This blog is intended to go along with Population: An Introduction to Concepts and Issues, by John R. Weeks, published by Cengage Learning. The latest edition is the 13th (it will be out in January 2020), but this blog is meant to complement any edition of the book by showing the way in which demographic issues are regularly in the news.

You can download an iPhone app for the 13th edition from the App Store (search for Weeks Population).

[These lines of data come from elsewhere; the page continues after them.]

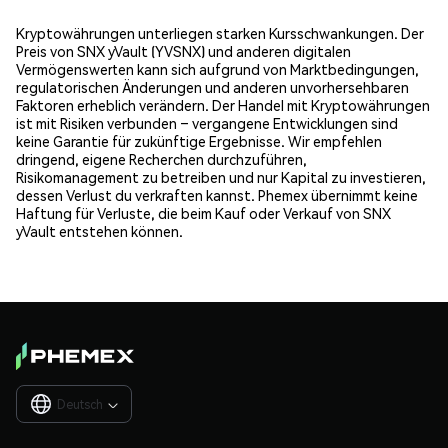
Kryptowährungen unterliegen starken Kursschwankungen. Der
Preis von SNX yVault (YVSNX) und anderen digitalen
Vermögenswerten kann sich aufgrund von Marktbedingungen,
regulatorischen Änderungen und anderen unvorhersehbaren
Faktoren erheblich verändern. Der Handel mit Kryptowährungen
ist mit Risiken verbunden – vergangene Entwicklungen sind
keine Garantie für zukünftige Ergebnisse. Wir empfehlen
dringend, eigene Recherchen durchzuführen,
Risikomanagement zu betreiben und nur Kapital zu investieren,
dessen Verlust du verkraften kannst. Phemex übernimmt keine
Haftung für Verluste, die beim Kauf oder Verkauf von SNX
yVault entstehen können.
Deutsch


If you are a user of my textbook and would like to suggest a blog post idea, please email me at: john.weeks@sdsu.edu

Sunday, November 20, 2016

The Great Ethnic Wall of China

"Ethnicity is central to China's national identity," reports the Economist in this week's issue. The Han account for 1.2 billion of the country's 1.4 billion people, and it seems clear that they want it to stay that way.
China today is extraordinarily homogenous. It sustains that by remaining almost entirely closed to new entrants except by birth. Unless someone is the child of a Chinese national, no matter how long they live there, how much money they make or tax they pay, it is virtually impossible to become a citizen. Someone who marries a Chinese person can theoretically gain citizenship; in practice few do. As a result, the most populous nation on Earth has only 1,448 naturalised Chinese in total, according to the 2010 census. Even Japan, better known for hostility to immigration, naturalises around 10,000 new citizens each year; in America the figure is some 700,000.
This issue is at work behind the scenes, so to speak, as China copes with its changing age structure. The dramatic drop in China's fertility rate from the 1970s to the present is a key factor in its economic success. The country has used that demographic dividend brilliantly--as have Taiwan, Japan, South Korea, and to a less extent, Vietnam. As I note in my book, the evidence suggests that the birth rate decline in China would have continued even without the Draconian one-child policy, and the negative legacy of that policy lingers even though the government has eased the restrictions on births. The NYTimes recently reported that a 2015 mini-census in China found that the Total Fertility Rate in China was down to 1.05 children per woman, well below the official figure of 1.6 children. The response from some has predictably been to suggest that the government needs to be more pronatalist. The government has shown little interest in this approach, nor has the average married couple in China. And, since it is clear that outsiders (i.e., immigrants) are not going to be coming to the rescue anytime soon, we can assume that China will continue its pattern of creating a global web of external income that will allow it to support an increasingly older population without resorting to a higher birth rate among the Han or opening the doors to non-Chinese immigrants.